Problem>
Nothing but a number is expected: the count of lines in the data below that include "ملخص".

---------- Records provided ----------

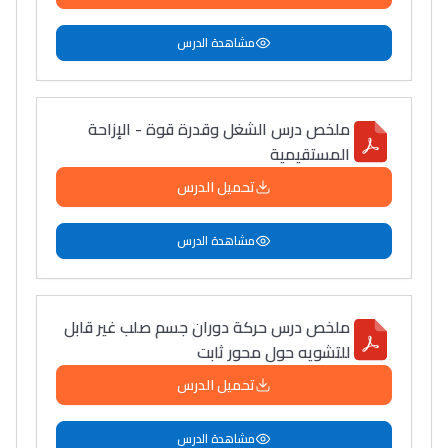
مشاهدة الدرس
ملخص درس الشغل وقدرة قوة - الإزاحة
المستقيمية
تحميل الدرس
مشاهدة الدرس
ملخص درس حركة دوران جسم صلب غير قابل
للتشويه حول محور ثابت
تحميل الدرس
مشاهدة الدرس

----------

Reply to the exercise>
2